Close to discovering security vulnerabilities on Facebook, which received 11 awards
Lately, Nepali youths have been earning a decent income by discovering bugs (security vulnerabilities) of the world’s largest IT companies.
Finds and reports bugs in their system. The company then rewards the bug if it is valid.
One of them is Aryal near Chitwan. Samip Aryal, 18, is currently waiting for the Class 12 exam.
Starting to detect bugs in early 2020, he has so far earned 10,000 dollars (more than 1.1 million Nepali rupees). After 1-2 friends were inducted into the company’s Hall of Fame, they too became curious about bugs.

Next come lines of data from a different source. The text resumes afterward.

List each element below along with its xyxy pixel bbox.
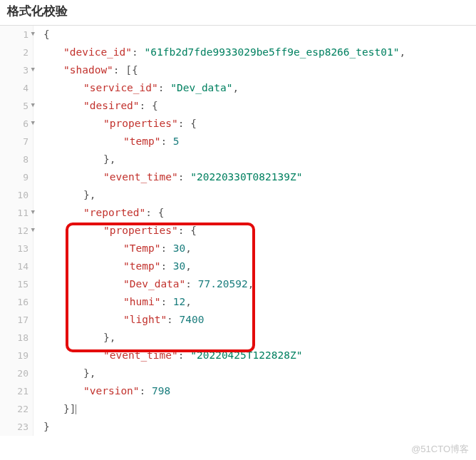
json-number: 5 bbox=[173, 136, 180, 147]
code-line: 12 ▼ "properties": { bbox=[0, 222, 476, 240]
json-key: "version" bbox=[83, 385, 140, 397]
json-string: "20220425T122828Z" bbox=[190, 349, 302, 361]
code-line: 20 }, bbox=[0, 364, 476, 382]
fold-toggle-icon[interactable]: ▼ bbox=[31, 66, 35, 73]
json-number: 798 bbox=[152, 385, 170, 397]
code-line: 13 "Temp": 30, bbox=[0, 240, 476, 257]
code-line: 22 }] bbox=[0, 400, 476, 418]
json-key: "shadow" bbox=[63, 64, 113, 76]
line-number: 22 bbox=[0, 400, 33, 418]
code-line: 6 ▼ "properties": { bbox=[0, 115, 476, 133]
line-number: 8 bbox=[0, 150, 33, 168]
line-number: 16 bbox=[0, 293, 33, 311]
code-line: 19 "event_time": "20220425T122828Z" bbox=[0, 347, 476, 364]
line-number: 23 bbox=[0, 418, 33, 436]
code-line: 21 "version": 798 bbox=[0, 382, 476, 400]
json-key: "event_time" bbox=[103, 171, 178, 183]
json-key: "properties" bbox=[103, 225, 178, 236]
code-line: 4 "service_id": "Dev_data", bbox=[0, 79, 476, 97]
json-key: "event_time" bbox=[103, 349, 178, 361]
line-number: 1 ▼ bbox=[0, 26, 33, 44]
code-line: 11 ▼ "reported": { bbox=[0, 204, 476, 222]
json-key: "humi" bbox=[123, 296, 160, 307]
line-number: 10 bbox=[0, 186, 33, 204]
code-line: 3 ▼ "shadow": [{ bbox=[0, 61, 476, 79]
code-line: 18 }, bbox=[0, 329, 476, 347]
watermark: @51CTO博客 bbox=[411, 443, 469, 456]
code-line: 15 "Dev_data": 77.20592, bbox=[0, 275, 476, 293]
line-number: 20 bbox=[0, 364, 33, 382]
json-key: "reported" bbox=[83, 207, 145, 218]
line-number: 17 bbox=[0, 311, 33, 329]
json-key: "light" bbox=[123, 314, 167, 325]
line-number: 3 ▼ bbox=[0, 61, 33, 79]
line-number: 11 ▼ bbox=[0, 204, 33, 222]
json-key: "Temp" bbox=[123, 242, 160, 254]
line-number: 21 bbox=[0, 382, 33, 400]
json-key: "device_id" bbox=[63, 46, 132, 58]
line-number: 13 bbox=[0, 240, 33, 257]
line-number: 19 bbox=[0, 347, 33, 364]
json-editor[interactable]: 1 ▼ { 2 "device_id": "61fb2d7fde9933029b… bbox=[0, 25, 476, 436]
line-number: 5 ▼ bbox=[0, 97, 33, 115]
json-key: "service_id" bbox=[83, 82, 158, 93]
line-number: 15 bbox=[0, 275, 33, 293]
line-number: 7 bbox=[0, 133, 33, 150]
fold-toggle-icon[interactable]: ▼ bbox=[31, 120, 35, 126]
code-line: 5 ▼ "desired": { bbox=[0, 97, 476, 115]
code-line: 14 "temp": 30, bbox=[0, 257, 476, 275]
line-number: 9 bbox=[0, 168, 33, 186]
code-line: 7 "temp": 5 bbox=[0, 133, 476, 150]
json-string: "Dev_data" bbox=[170, 82, 232, 93]
json-string: "20220330T082139Z" bbox=[190, 171, 302, 183]
fold-toggle-icon[interactable]: ▼ bbox=[31, 209, 35, 215]
json-number: 7400 bbox=[180, 314, 205, 325]
json-number: 12 bbox=[173, 296, 185, 307]
line-number: 2 bbox=[0, 44, 33, 61]
json-number: 77.20592 bbox=[198, 278, 248, 290]
json-string: "61fb2d7fde9933029be5ff9e_esp8266_test01… bbox=[145, 46, 400, 58]
code-line: 10 }, bbox=[0, 186, 476, 204]
json-key: "desired" bbox=[83, 100, 140, 111]
json-key: "temp" bbox=[123, 260, 160, 272]
line-number: 18 bbox=[0, 329, 33, 347]
code-line: 23 } bbox=[0, 418, 476, 436]
line-number: 4 bbox=[0, 79, 33, 97]
json-number: 30 bbox=[173, 242, 185, 254]
line-number: 6 ▼ bbox=[0, 115, 33, 133]
code-line: 17 "light": 7400 bbox=[0, 311, 476, 329]
fold-toggle-icon[interactable]: ▼ bbox=[31, 227, 35, 233]
json-key: "properties" bbox=[103, 118, 178, 129]
code-line: 16 "humi": 12, bbox=[0, 293, 476, 311]
json-key: "temp" bbox=[123, 136, 160, 147]
code-line: 2 "device_id": "61fb2d7fde9933029be5ff9e… bbox=[0, 44, 476, 61]
code-line: 9 "event_time": "20220330T082139Z" bbox=[0, 168, 476, 186]
line-number: 12 ▼ bbox=[0, 222, 33, 240]
json-key: "Dev_data" bbox=[123, 278, 185, 290]
code-line: 1 ▼ { bbox=[0, 26, 476, 44]
code-line: 8 }, bbox=[0, 150, 476, 168]
json-number: 30 bbox=[173, 260, 185, 272]
line-number: 14 bbox=[0, 257, 33, 275]
fold-toggle-icon[interactable]: ▼ bbox=[31, 31, 35, 37]
fold-toggle-icon[interactable]: ▼ bbox=[31, 102, 35, 108]
page-title: 格式化校验 bbox=[0, 0, 476, 25]
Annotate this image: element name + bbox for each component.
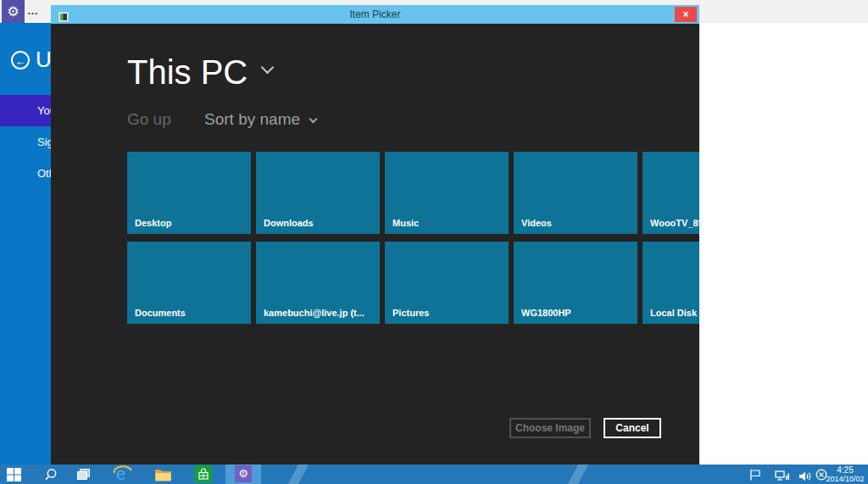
- dialog-toolbar: Go up Sort by name: [127, 110, 316, 129]
- chevron-down-icon: [309, 115, 318, 124]
- start-button[interactable]: [7, 468, 21, 484]
- settings-gear-icon: ⚙: [2, 0, 25, 23]
- dialog-title: Item Picker: [349, 8, 400, 20]
- windows-logo-icon: [7, 468, 21, 481]
- folder-tile-label: Music: [392, 218, 419, 228]
- search-icon: [44, 468, 58, 481]
- cancel-button[interactable]: Cancel: [604, 418, 661, 438]
- folder-tile[interactable]: WG1800HP: [514, 242, 637, 324]
- folder-tile-grid: Desktop Downloads Music Videos WoooTV_89: [127, 152, 699, 324]
- folder-tile-label: WG1800HP: [521, 308, 571, 318]
- action-center-button[interactable]: [749, 469, 761, 484]
- folder-icon: [154, 467, 172, 481]
- folder-tile[interactable]: Documents: [127, 242, 251, 324]
- dialog-titlebar[interactable]: Item Picker ×: [51, 5, 699, 24]
- file-explorer-button[interactable]: [154, 467, 172, 484]
- internet-explorer-icon: e: [113, 465, 133, 483]
- go-up-button[interactable]: Go up: [127, 110, 171, 128]
- clock-time: 4:25: [826, 465, 865, 475]
- task-view-button[interactable]: [76, 469, 91, 484]
- sort-by-label: Sort by name: [204, 110, 300, 128]
- item-picker-dialog: Item Picker × This PC Go up Sort by name…: [51, 5, 699, 465]
- taskbar: e ⚙ 4:25 2014/10/02: [0, 465, 868, 484]
- folder-tile[interactable]: Videos: [514, 152, 637, 234]
- screen: ⚙ … − × ← Us You Sig: [0, 0, 868, 484]
- folder-tile-label: Local Disk (: [650, 308, 699, 318]
- taskbar-streak: [288, 465, 309, 484]
- dialog-close-icon[interactable]: ×: [675, 7, 697, 22]
- flag-icon: [749, 469, 761, 481]
- internet-explorer-button[interactable]: e: [113, 465, 133, 484]
- speaker-icon: [798, 471, 812, 481]
- choose-image-button[interactable]: Choose Image: [509, 418, 591, 438]
- settings-gear-icon: ⚙: [235, 465, 252, 482]
- settings-taskbar-button[interactable]: ⚙: [225, 465, 261, 484]
- store-button[interactable]: [195, 465, 212, 484]
- location-heading[interactable]: This PC: [127, 53, 272, 92]
- sort-by-button[interactable]: Sort by name: [204, 110, 316, 128]
- app-menu-ellipsis-icon[interactable]: …: [27, 0, 39, 23]
- folder-tile[interactable]: Pictures: [385, 242, 509, 324]
- taskbar-streak: [568, 465, 588, 484]
- dialog-window-icon: [58, 9, 69, 28]
- folder-tile[interactable]: Music: [385, 152, 509, 234]
- location-heading-label: This PC: [127, 53, 248, 91]
- folder-tile-label: Downloads: [264, 218, 314, 228]
- network-button[interactable]: [775, 470, 789, 484]
- folder-tile-label: kamebuchi@live.jp (t...: [264, 308, 364, 318]
- network-icon: [775, 470, 789, 481]
- taskbar-clock[interactable]: 4:25 2014/10/02: [826, 465, 865, 484]
- clock-date: 2014/10/02: [826, 475, 865, 484]
- folder-tile-label: Pictures: [392, 308, 429, 318]
- search-button[interactable]: [44, 468, 58, 484]
- folder-tile-label: Documents: [135, 308, 186, 318]
- folder-tile-label: Desktop: [135, 218, 171, 228]
- folder-tile-label: WoooTV_89: [650, 218, 699, 228]
- folder-tile[interactable]: Desktop: [127, 152, 251, 234]
- folder-tile[interactable]: WoooTV_89: [643, 152, 699, 234]
- chevron-down-icon: [261, 61, 275, 75]
- folder-tile-label: Videos: [521, 218, 552, 228]
- folder-tile[interactable]: Downloads: [256, 152, 380, 234]
- back-arrow-icon[interactable]: ←: [11, 51, 30, 70]
- folder-tile[interactable]: kamebuchi@live.jp (t...: [256, 242, 380, 324]
- store-icon: [195, 465, 212, 482]
- task-view-icon: [76, 469, 91, 481]
- folder-tile[interactable]: Local Disk (: [643, 242, 699, 324]
- volume-button[interactable]: [798, 470, 812, 484]
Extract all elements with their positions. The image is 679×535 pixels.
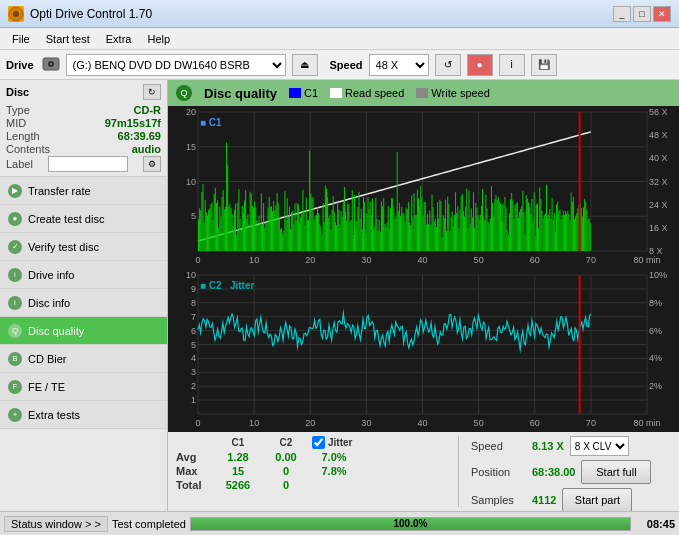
disc-label-button[interactable]: ⚙ [143, 156, 161, 172]
sidebar-label-fe-te: FE / TE [28, 381, 65, 393]
start-part-button[interactable]: Start part [562, 488, 632, 511]
stats-right: Speed 8.13 X 8 X CLV Position 68:38.00 S… [471, 436, 671, 507]
legend-write-speed: Write speed [416, 87, 490, 99]
legend-c1: C1 [289, 87, 318, 99]
create-test-disc-icon: ● [8, 212, 22, 226]
status-text: Test completed [112, 518, 186, 530]
sidebar-item-disc-quality[interactable]: Q Disc quality [0, 317, 167, 345]
stats-c1-header: C1 [216, 437, 260, 448]
close-button[interactable]: ✕ [653, 6, 671, 22]
eject-button[interactable]: ⏏ [292, 54, 318, 76]
disc-type-row: Type CD-R [6, 104, 161, 116]
speed-clv-select[interactable]: 8 X CLV [570, 436, 629, 456]
disc-label-input[interactable] [48, 156, 128, 172]
legend-write-speed-box [416, 88, 428, 98]
disc-contents-value: audio [132, 143, 161, 155]
sidebar-item-fe-te[interactable]: F FE / TE [0, 373, 167, 401]
verify-test-disc-icon: ✓ [8, 240, 22, 254]
stats-header-row: C1 C2 Jitter [176, 436, 446, 449]
refresh-button[interactable]: ↺ [435, 54, 461, 76]
legend-read-speed-box [330, 88, 342, 98]
disc-mid-row: MID 97m15s17f [6, 117, 161, 129]
title-text: Opti Drive Control 1.70 [30, 7, 152, 21]
sidebar-item-extra-tests[interactable]: + Extra tests [0, 401, 167, 429]
sidebar-item-create-test-disc[interactable]: ● Create test disc [0, 205, 167, 233]
legend-c1-box [289, 88, 301, 98]
transfer-rate-icon: ▶ [8, 184, 22, 198]
stats-total-c1: 5266 [216, 479, 260, 491]
extra-tests-icon: + [8, 408, 22, 422]
disc-mid-value: 97m15s17f [105, 117, 161, 129]
disc-type-label: Type [6, 104, 30, 116]
color-button[interactable]: ● [467, 54, 493, 76]
info-button[interactable]: i [499, 54, 525, 76]
legend-read-speed-label: Read speed [345, 87, 404, 99]
content-area: Q Disc quality C1 Read speed Write speed [168, 80, 679, 511]
c1-chart [168, 106, 679, 269]
svg-point-1 [13, 11, 19, 17]
legend-write-speed-label: Write speed [431, 87, 490, 99]
jitter-checkbox[interactable] [312, 436, 325, 449]
disc-label-row: Label ⚙ [6, 156, 161, 172]
start-full-button[interactable]: Start full [581, 460, 651, 484]
stats-speed-value: 8.13 X [532, 440, 564, 452]
progress-text: 100.0% [191, 518, 630, 530]
drive-info-icon: i [8, 268, 22, 282]
status-bar: Status window > > Test completed 100.0% … [0, 511, 679, 535]
stats-avg-c2: 0.00 [264, 451, 308, 463]
stats-max-jitter: 7.8% [312, 465, 356, 477]
stats-position-label: Position [471, 466, 526, 478]
sidebar-label-verify-test-disc: Verify test disc [28, 241, 99, 253]
disc-length-row: Length 68:39.69 [6, 130, 161, 142]
stats-max-label: Max [176, 465, 212, 477]
disc-info-panel: Disc ↻ Type CD-R MID 97m15s17f Length 68… [0, 80, 167, 177]
progress-bar: 100.0% [190, 517, 631, 531]
menu-help[interactable]: Help [139, 31, 178, 47]
drive-select[interactable]: (G:) BENQ DVD DD DW1640 BSRB [66, 54, 286, 76]
drive-label: Drive [6, 59, 34, 71]
sidebar-item-transfer-rate[interactable]: ▶ Transfer rate [0, 177, 167, 205]
title-bar: Opti Drive Control 1.70 _ □ ✕ [0, 0, 679, 28]
status-window-button[interactable]: Status window > > [4, 516, 108, 532]
disc-quality-icon-header: Q [176, 85, 192, 101]
stats-c2-header: C2 [264, 437, 308, 448]
stats-max-row: Max 15 0 7.8% [176, 465, 446, 477]
disc-length-label: Length [6, 130, 40, 142]
c1-canvas [168, 106, 679, 269]
save-button[interactable]: 💾 [531, 54, 557, 76]
stats-avg-row: Avg 1.28 0.00 7.0% [176, 451, 446, 463]
disc-refresh-button[interactable]: ↻ [143, 84, 161, 100]
stats-samples-row: Samples 4112 Start part [471, 488, 671, 511]
sidebar-item-disc-info[interactable]: i Disc info [0, 289, 167, 317]
disc-label-label: Label [6, 158, 33, 170]
minimize-button[interactable]: _ [613, 6, 631, 22]
stats-jitter-header: Jitter [328, 437, 352, 448]
stats-avg-c1: 1.28 [216, 451, 260, 463]
stats-samples-label: Samples [471, 494, 526, 506]
sidebar-item-verify-test-disc[interactable]: ✓ Verify test disc [0, 233, 167, 261]
disc-info-icon: i [8, 296, 22, 310]
sidebar-label-disc-info: Disc info [28, 297, 70, 309]
sidebar-label-extra-tests: Extra tests [28, 409, 80, 421]
sidebar-item-drive-info[interactable]: i Drive info [0, 261, 167, 289]
disc-quality-title: Disc quality [204, 86, 277, 101]
menu-bar: File Start test Extra Help [0, 28, 679, 50]
menu-extra[interactable]: Extra [98, 31, 140, 47]
stats-position-value: 68:38.00 [532, 466, 575, 478]
maximize-button[interactable]: □ [633, 6, 651, 22]
sidebar-item-cd-bier[interactable]: B CD Bier [0, 345, 167, 373]
stats-table: C1 C2 Jitter Avg 1.28 0.00 7.0% Max 15 [176, 436, 446, 507]
fe-te-icon: F [8, 380, 22, 394]
c2-jitter-chart [168, 269, 679, 432]
time-display: 08:45 [635, 518, 675, 530]
menu-file[interactable]: File [4, 31, 38, 47]
stats-speed-label: Speed [471, 440, 526, 452]
disc-quality-header: Q Disc quality C1 Read speed Write speed [168, 80, 679, 106]
menu-start-test[interactable]: Start test [38, 31, 98, 47]
speed-select[interactable]: 48 X [369, 54, 429, 76]
main-area: Disc ↻ Type CD-R MID 97m15s17f Length 68… [0, 80, 679, 511]
svg-point-4 [50, 63, 52, 65]
stats-total-c2: 0 [264, 479, 308, 491]
disc-contents-row: Contents audio [6, 143, 161, 155]
speed-label: Speed [330, 59, 363, 71]
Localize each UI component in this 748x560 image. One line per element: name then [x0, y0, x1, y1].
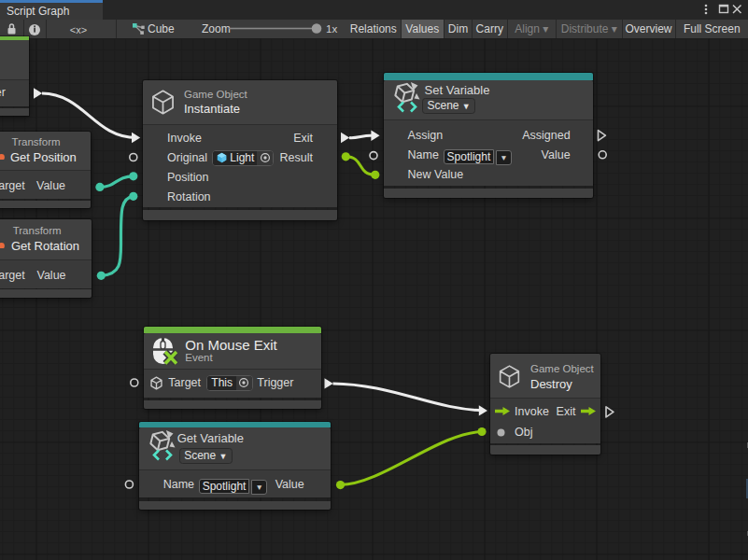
svg-text:1x: 1x [326, 23, 337, 35]
svg-text:<x>: <x> [70, 24, 87, 35]
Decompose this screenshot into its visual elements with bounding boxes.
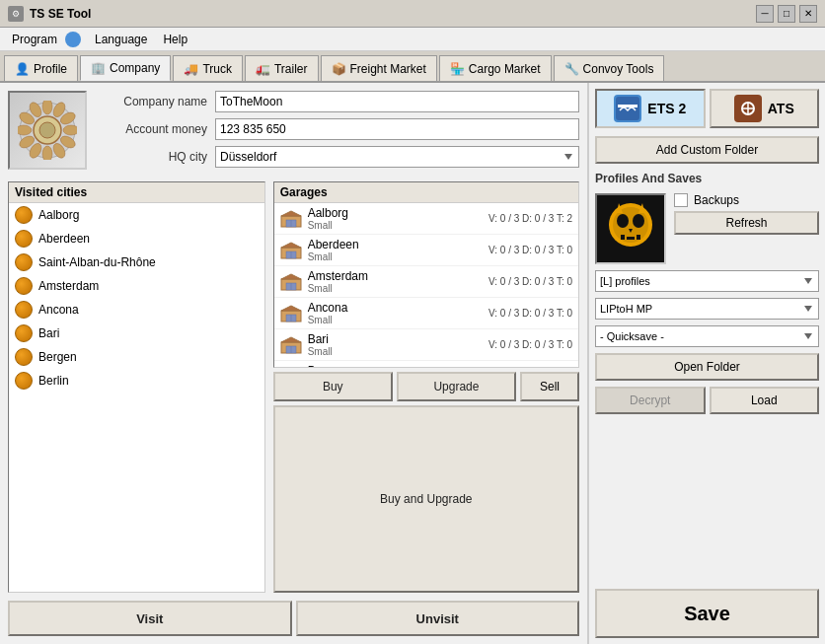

‘I’m not a dedicated bug bounty hunter. “One or two of my neighbors started to be inducted into the company’s Hall of Fame,” Samip told ICT News.
“I’ve been hearing from class 9 that the company will provide something if the company’s security vulnerabilities are discovered,” he said.
Hall of Fame is the honor or recognition given to those who help strengthen the company’s cyber security. In which the name of the contributor is listed in the white hat thank list.
Her interest in it grew even more when she found out that her friend was in the Hall of Fame. He is currently listed as number 27 on Facebook’s Hall of Fame. He started detecting his bug from Facebook.
After finding 1-2 bugs on Facebook, he also tried in Google, Netflix, Emo, PayPal and other companies. Although Emo’s bug was valid, he did not receive the award.
‘Emo’s bug was valid. But Emo doesn’t have a bug bounty program, ‘says Samip,’ they didn’t just give thanks and give rewards. ‘
Although Google reported the bug, it was duplicated. Samip also discovered a bug in Netflix but that bug was out of their policy.
Samip says Facebook’s White Hat program is user-friendly. He has received rewards 11 times from Facebook.
Just a few days ago, he discovered the problem of leaking business tokens due to Facebook open redirection as 11 bugs. In which he was given a reward of डलर 500 by Facebook.
He had recently discovered a serious security vulnerability in the messenger chat room.
‘While using the messenger room, my eyes went to the chat bottom. There is also a group chat, ‘he said,’ instead of chatting, you can accept the gallery option and send the photo to the video group. But without unlocking, I found the problem of getting all the access. ‘
He discovered the bug in 5 minutes. Then Samip studied and found that all the Android apps in the world can do this.
He says, ‘This is the fault of Android not protecting the permissions. I also reported this bug to Google. Google reported the bug to Messenger and I reported it on Facebook. ‘
Facebook then paid him १२ 3,125 for the bug. He also discovered a bug in Facebook’s Watch Together feature.
Although he was interested in IT, he never thought of taking it as a career. He decided to pursue a Bachelor’s degree in Physics and Electronics and Communication Engineering.
But as he began to detect bugs, many suggested that he read about cybersecurity. He is still in a dilemma as to what to study for a bachelor’s degree.